The Importance of Set #1
Deciduous teeth, also known as primary, milk teeth, or baby teeth are super important for all of us! They aid in digestion, muscle and speech development, and really do a job of finishing off a nice smile. But the most important job for that first set of teeth is to hold spaces for our permanent teeth. Unfortunately I hear too often from parents that they don’t spend much time brushing their child’s teeth or worry about cavities in a baby tooth because, “It’s not going to be there forever”! I cannot stress how critical it is to treat those baby teeth like gold because without them, our adult teeth are bound to have problems.
You can expect most children to start shedding those baby teeth around age 6.
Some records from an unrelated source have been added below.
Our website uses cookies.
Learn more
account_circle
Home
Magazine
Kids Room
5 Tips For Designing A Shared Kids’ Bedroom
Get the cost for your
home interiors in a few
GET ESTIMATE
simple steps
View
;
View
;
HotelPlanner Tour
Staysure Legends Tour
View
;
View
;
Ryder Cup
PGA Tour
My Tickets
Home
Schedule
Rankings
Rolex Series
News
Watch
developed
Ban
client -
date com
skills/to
Here’s a handy eruption schedule for you to see the average time frames for all of these tooth fairy trips to take place:
Keep in mind this is just a general reference as all children develop differently and girls typically seem start this process ahead of boys the same age. It’s common for parents to have concerns about how long they should tolerate their child rocking that disgusting tooth back and forth at the dinner table. Most of the time, we dental professional tend to tell parents that baby teeth will just come out in good time … and to be as patient as possible. Sometimes those stubborn teeth come out a full two years behind schedule and for some kids, that’ s just fine. As a general rule, all baby teeth should be gone when the 12 year molars are completely visible and the tissue makes a nice seal around the neck of those back chompers.
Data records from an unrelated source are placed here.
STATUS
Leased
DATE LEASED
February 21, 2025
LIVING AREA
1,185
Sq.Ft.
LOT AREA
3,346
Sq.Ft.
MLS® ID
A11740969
When Does it NEED to come out?
There are times when you should get your child to the dentist to evaluate if a baby tooth:
1. When it’s painful.
2. When the gums get infected or the tooth starts turning colors.
3. When another tooth is coming in behind or to the side of the baby tooth.
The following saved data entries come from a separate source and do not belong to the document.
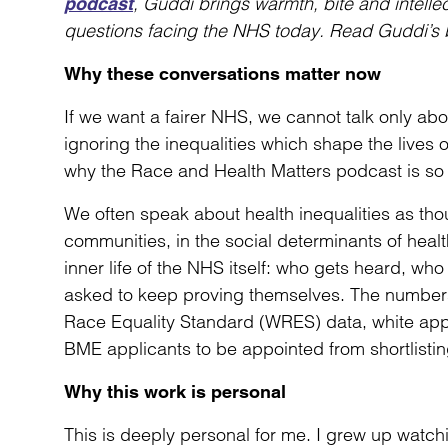
, Guddi brings warmth, bite and intelle
podcast
questions facing the NHS today. Read Guddi’s 
Why these conversations matter now
If we want a fairer NHS, we cannot talk only abou
ignoring the inequalities which shape the lives o
why the Race and Health Matters podcast is so v
We often speak about health inequalities as th
communities, in the social determinants of health
inner life of the NHS itself: who gets heard, w
asked to keep proving themselves. The numbers 
Race Equality Standard (WRES) data, white appli
BME applicants to be appointed from shortlistin
Why this work is personal
This is deeply personal for me. I grew up watch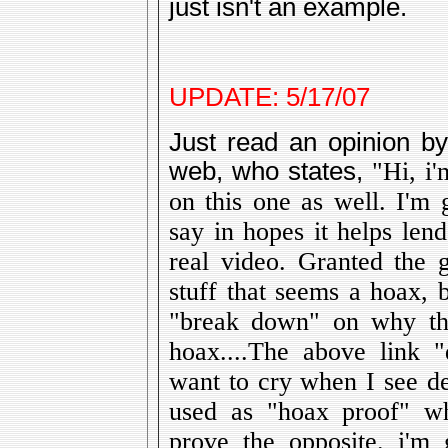
just isn't an example.
UPDATE: 5/17/07
Just read an opinion b
web, who states,
"Hi, i'
on this one as well. I'm 
say in hopes it helps len
real video. Granted the
stuff that seems a hoax, b
"break down" on why this
hoax....The above link 
want to cry when I see de
used as "hoax proof" wh
prove the opposite. i'm 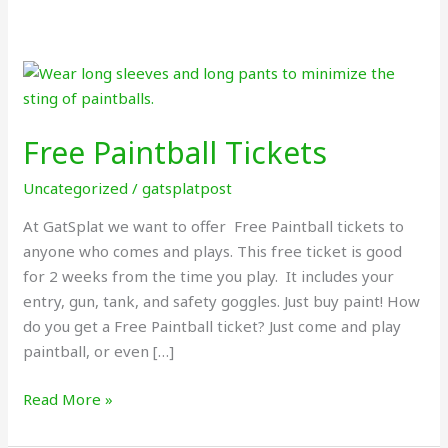
Free
Paintball
Tickets
Free Paintball Tickets
Uncategorized
/
gatsplatpost
At GatSplat we want to offer Free Paintball tickets to
anyone who comes and plays. This free ticket is good
for 2 weeks from the time you play. It includes your
entry, gun, tank, and safety goggles. Just buy paint! How
do you get a Free Paintball ticket? Just come and play
paintball, or even […]
Read More »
4. When nothing is happening well beyond the normal shedding schedule
In most of these cases, they will take a visual peek and an X-ray to determine if something needs to be done right away or if you can just let nature take it’s course. Teeth that are retained for too long can case crowding, infections, cavities and other situations that are not ideal.
Back to our pink tooth:
Although our recent encounter with a loose baby tooth resulted in a few interesting colors, something had to be done! Essentially, the roots of the primary tooth had dissolved to almost nothing allowing the tissue to grow into the shell that wasn’t loosening up fast enough. We’ve been talking about this weird tooth for about a month now. She wanted it gone because people kept commenting on her ugly tooth but was too nervous to take it out on her own. Honestly I got tired of talking about it but assured her I wouldn’t make her take it out until she was ready. Finally, she asked me to get the job done since I’m a “dental person”. I applied a little topical anesthetic and wedged my fingernail underneath the edge of the baby tooth. After a slightly disturbing crunchy noise, the little corn nugget sized piece popped out. As you can see in the photo, the gums had grown right up into the void and were trying to push the tooth out resulting in a perfectly tooth shaped ball of tissue. You can also see the new tooth peeking through. Everyone was relieved to get that tooth out of there and make room for the new one!
Isn’t it bitter sweet to see those little teeth move out to make room for the adult teeth? I mean, let’s face it… kids grow up and sometimes we aren’t quite ready for that to happen.